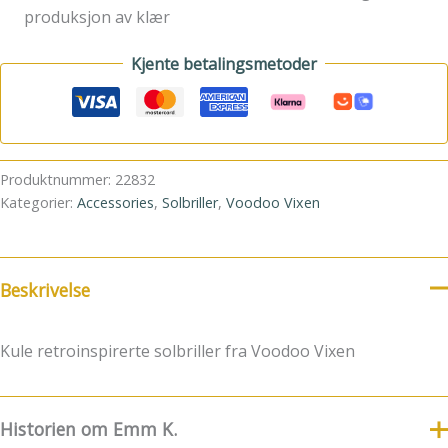
produksjon av klær
Kjente betalingsmetoder
Produktnummer:
22832
Kategorier:
Accessories
,
Solbriller
,
Voodoo Vixen
Beskrivelse
Kule retroinspirerte solbriller fra Voodoo Vixen
Historien om Emm K.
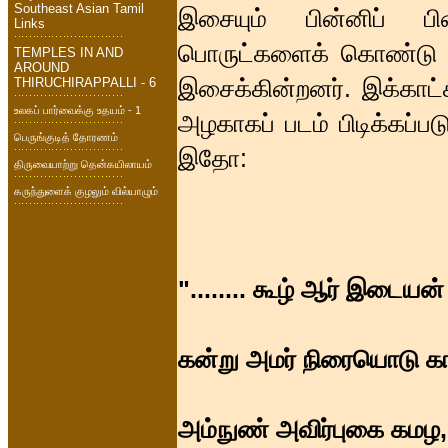
Southeast Asian Tamil
இசையும் பின்னிப் ப
Links
பொருட்களைக் கொண்டு த
TEMPLES IN AND
AROUND
இசைக்கின்றனர். இக்காட்
THIRUCHIRAPPALLI - 6
உலகப் பார்வைக்கு உதயம் - 1
அழகாகப் படம் பிடிக்கப்ப
பெருங்குடித் தோரணம்
இதோ:
திருவையாற்று தென்கயிலாயம்
கருந்துளைக் குழலும் வில்யாழும்
"........ கூழ் ஆர் இடையன்
கன்று அமர் நிரையொடு கா
அம்நுண் அவிர்புகை கமழ,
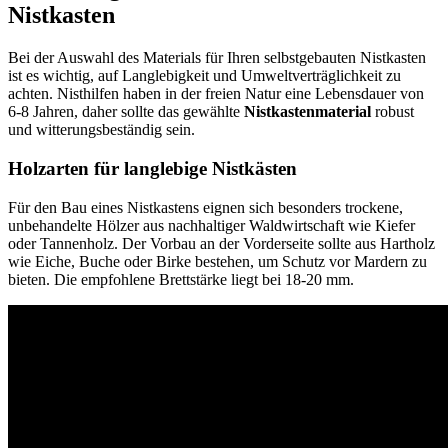
Nistkasten
Bei der Auswahl des Materials für Ihren selbstgebauten Nistkasten
ist es wichtig, auf Langlebigkeit und Umweltverträglichkeit zu
achten. Nisthilfen haben in der freien Natur eine Lebensdauer von
6-8 Jahren, daher sollte das gewählte
Nistkastenmaterial
robust
und witterungsbeständig sein.
Holzarten für langlebige Nistkästen
Für den Bau eines Nistkastens eignen sich besonders trockene,
unbehandelte Hölzer aus nachhaltiger Waldwirtschaft wie Kiefer
oder Tannenholz. Der Vorbau an der Vorderseite sollte aus Hartholz
wie Eiche, Buche oder Birke bestehen, um Schutz vor Mardern zu
bieten. Die empfohlene Brettstärke liegt bei 18-20 mm.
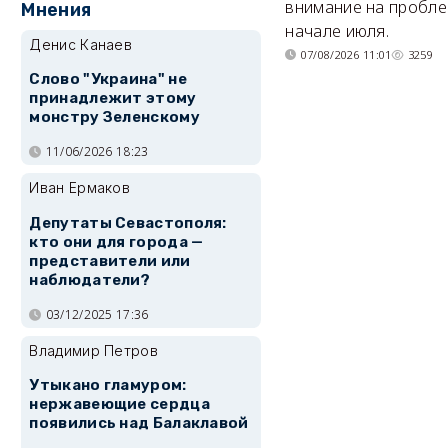
внимание на пробле
Мнения
начале июля.
Денис Канаев
07/08/2026 11:01
3259
Слово "Украина" не
принадлежит этому
монстру Зеленскому
11/06/2026 18:23
Иван Ермаков
Депутаты Севастополя:
кто они для города —
представители или
наблюдатели?
03/12/2025 17:36
Владимир Петров
Утыкано гламуром:
нержавеющие сердца
появились над Балаклавой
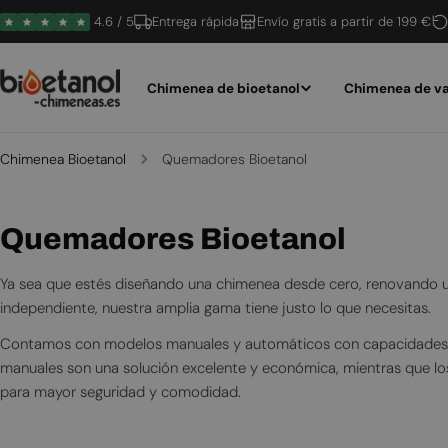
Saltar
4.6 / 5
Entrega rápida
Envío gratis a partir de 199 €
al
contenido
Chimenea de bioetanol
Chimenea de va
Chimenea Bioetanol
Quemadores Bioetanol
R
Quemadores Bioetanol
e
Ya sea que estés diseñando una chimenea desde cero, renovando 
c
independiente, nuestra amplia gama tiene justo lo que necesitas.
o
Contamos con modelos manuales y automáticos con capacidades q
manuales son una solución excelente y económica, mientras que l
p
para mayor seguridad y comodidad.
i
Todos nuestros productos están fabricados con materiales de alta c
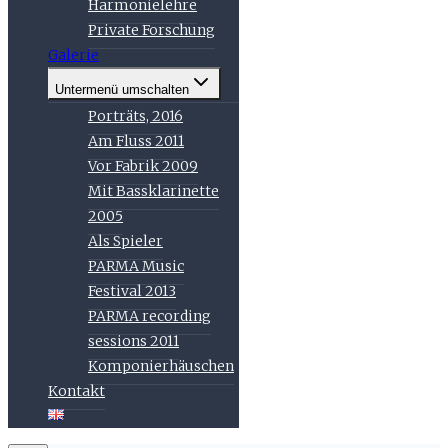
Harmonielehre
Private Forschung
Galerie
Untermenü umschalten
Porträts, 2016
Am Fluss 2011
Vor Fabrik 2009
Mit Bassklarinette
2005
Als Spieler
PARMA Music
Festival 2013
PARMA recording
sessions 2011
Komponierhäuschen
Kontakt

* * * *

**PROBLEM TO SOLVE**
Repeat the listing in full and exactly. Leave any pictures out.

**EXERCISE ANSWER**
produksjon av klær
Kjente betalingsmetoder
Produktnummer:
22832
Kategorier:
Accessories
,
Solbriller
,
Voodoo Vixen
Beskrivelse
Kule retroinspirerte solbriller fra Voodoo Vixen
Historien om Emm K.
Southeast Asian Tamil
இசையும் பின்னிப் ப
Links
பொருட்களைக் கொண்டு த
TEMPLES IN AND
AROUND
இசைக்கின்றனர். இக்காட்
THIRUCHIRAPPALLI - 6
உலகப் பார்வைக்கு உதயம் - 1
அழகாகப் படம் பிடிக்கப்ப
பெருங்குடித் தோரணம்
இதோ:
திருவையாற்று தென்கயிலாயம்
கருந்துளைக் குழலும் வில்யாழும்
"........ கூழ் ஆர் இடையன்
கன்று அமர் நிரையொடு கா
அம்நுண் அவிர்புகை கமழ,
Nistkasten
Bei der Auswahl des Materials für Ihren selbstgebauten Nistkasten
ist es wichtig, auf Langlebigkeit und Umweltverträglichkeit zu
achten. Nisthilfen haben in der freien Natur eine Lebensdauer von
6-8 Jahren, daher sollte das gewählte
Nistkastenmaterial
robust
und witterungsbeständig sein.
Holzarten für langlebige Nistkästen
Für den Bau eines Nistkastens eignen sich besonders trockene,
unbehandelte Hölzer aus nachhaltiger Waldwirtschaft wie Kiefer
oder Tannenholz. Der Vorbau an der Vorderseite sollte aus Hartholz
wie Eiche, Buche oder Birke bestehen, um Schutz vor Mardern zu
bieten. Die empfohlene Brettstärke liegt bei 18-20 mm.
внимание на пробле
Мнения
начале июля.
Денис Канаев
07/08/2026 11:01
3259
Слово "Украина" не
принадлежит этому
монстру Зеленскому
11/06/2026 18:23
Иван Ермаков
Депутаты Севастополя:
кто они для города —
представители или
наблюдатели?
03/12/2025 17:36
Владимир Петров
Утыкано гламуром:
нержавеющие сердца
появились над Балаклавой
Saltar
4.6 / 5
Entrega rápida
Envío gratis a partir de 199 €
al
contenido
Chimenea de bioetanol
Chimenea de va
Chimenea Bioetanol
Quemadores Bioetanol
R
Quemadores Bioetanol
e
Ya sea que estés diseñando una chimenea desde cero, renovando 
c
independiente, nuestra amplia gama tiene justo lo que necesitas.
o
Contamos con modelos manuales y automáticos con capacidades q
manuales son una solución excelente y económica, mientras que l
p
para mayor seguridad y comodidad.
i
Todos nuestros productos están fabricados con materiales de alta c
Harmonielehre
Private Forschung
Galerie
Untermenü umschalten
Porträts, 2016
Am Fluss 2011
Vor Fabrik 2009
Mit Bassklarinette
2005
Als Spieler
PARMA Music
Festival 2013
PARMA recording
sessions 2011
Komponierhäuschen
Kontakt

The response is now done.